A Rajput inebriated is a rare sight: but a more destructive and recent vice has usurped much of the honours of the ‘invitation cup,’ which has been degraded from the pure ‘flower’[[75]] to an infusion of the poppy, destructive of every quality. Of this pernicious habit we may use the words which the historian of German manners applies to the tribes of the Weser and Elbe, in respect to their love of strong drink: “Indulge it, and you need not employ the terror of your arms; their own vices will subdue them.”
The cup of the Scandinavian worshippers of Thor, the god of battle, was a human skull, that of the foe, in which they showed their thirst of blood; also borrowed from the chief of the Hindu Triad, Hara, the god of battle, who leads his heroes in the ‘red field of slaughter’ with the khopra[[76]] in his hand, with which he gorges on the blood of the slain.
Hara is the patron of all who love war and strong drink, and is especially the object of the Rajput warrior’s devotion: accordingly blood and wine form the chief oblations to the great god of the Indus. The Gosains,[[77]] the peculiar priests of Hara, or Bal, the sun, all indulge in intoxicating drugs, herbs, and drinks. Seated on their lion, leopard, or deer skins, their bodies covered with ashes, their hair matted and braided, with iron tongs to feed the penitential fires, their savage appearance makes them fit organs for the commands of the blood and slaughter. Contrary, likewise, to general practice, the minister of Hara, the god of war, at his death is committed to the earth, and a circular tumulus is raised over him; and with some classes of Gosains, small tumuli, whose form is the frustrum of a cone, with lateral steps, the apex crowned with a cylindrical stone [73].[[78]]
Funeral Ceremonies.
Odin (Budha) introduced the latter custom, and the raising of tumuli over the ashes when the body was burned; as also the practice of the wife burning with her deceased lord. These manners were carried from Sakadwipa, or Saka Scythia, “where the Geta,” says Herodotus [v. 5], “was consumed on the pyre or burned alive with her lord.” With the Getae, the Siebi or Suevi of Scandinavia, if the deceased had more than one wife, the elder claimed the privilege of burning.[[80]] Thus, “Nanna was consumed in the same fire with the body of her husband, Balder, one of Odin’s companions.” But the Scandinavians were anxious to forget this mark of their Asiatic origin, and were not always willing to burn, or to make “so cruel and absurd a sacrifice to the manes of their husbands, the idea of which had been picked up by their Scythian ancestors, when they inhabited the warmer climates of Asia, where they had their first abodes.”[[81]]

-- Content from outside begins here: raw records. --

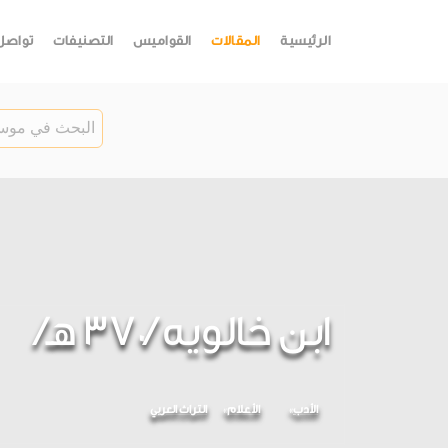
الرئيسية
المقالات
القواميس
التصنيفات
تواصل
ابن خالويه /370 هـ/
الأدب
الأعلام
التراث العربي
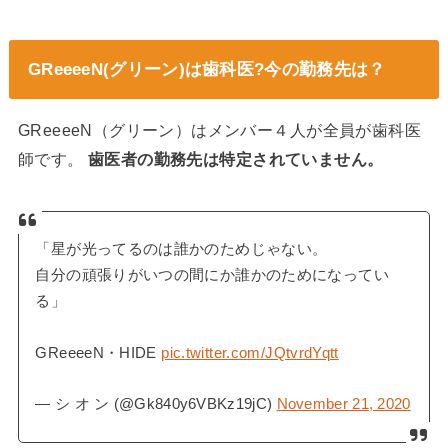
GReeeeN(グリーン)は歯科医?今の勤務先は？
GReeeeN（グリーン）はメンバー４人が全員が歯科医
師です。
歯医者の勤務先は特定されていません。
「星が光ってるのは誰かのためじゃない。
自分の頑張りがいつの間にか誰かのためになってい
る」
GReeeeN・HIDE
pic.twitter.com/JQtvrdYqtt
— シ オ ン (@Gk840y6VBKz19jC)
November 21, 2020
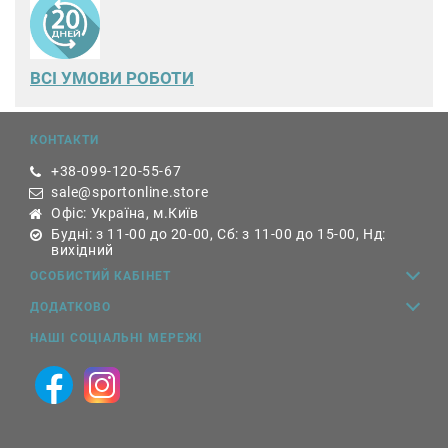
ВСІ УМОВИ РОБОТИ
КОНТАКТИ
+38-099-120-55-67
sale@sportonline.store
Офіс: Україна, м.Київ
Будні: з 11-00 до 20-00, Сб: з 11-00 до 15-00, Нд:
вихідний
ОСОБИСТИЙ КАБІНЕТ
ДОДАТКОВО
НАШІ СОЦІАЛЬНІ МЕРЕЖІ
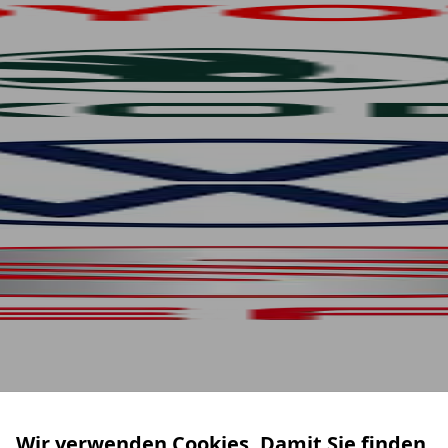
Wir verwenden Cookies. Damit Sie finden,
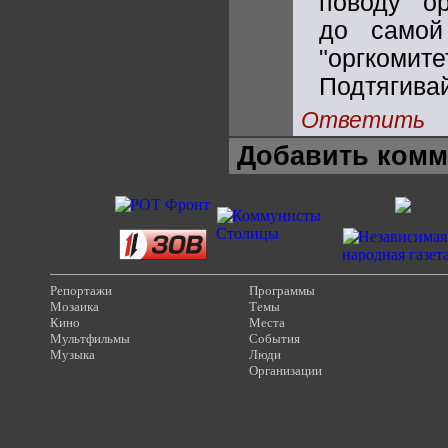
поводу "о
до самой
"оргком
Подтягивай
Ответить
Добавить комм
Репортажи
Программы
Мозаика
Темы
Кино
Места
Мультфильмы
События
Музыка
Люди
Организации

“The Scythic Geta,” says Herodotus [iv. 71], “had his horse sacrificed on his funeral pyre; and the Scandinavian Geta had his horse and arms buried with him, as they could not approach Odin on foot.”[[82]] The Rajput warrior is carried to his final abode armed at all points as when alive, his shield on his back and brand in hand; while his steed, though not sacrificed, is often presented to the deity, and becomes a perquisite of the priest.
Sati.
Each sacred spot, termed ‘the place of great sacrifice’ (Mahasati), is the haunted ground of legendary lore. Amongst the altars on which have burned the beauteous and the brave, the harpy[[83]] takes up her abode, and stalks forth to devour the hearts of her victims. The Rajput never enters these places of silence but to perform stated rites, or anniversary offerings of flowers and water to the manes (pitri-deva[[84]]) of his ancestors.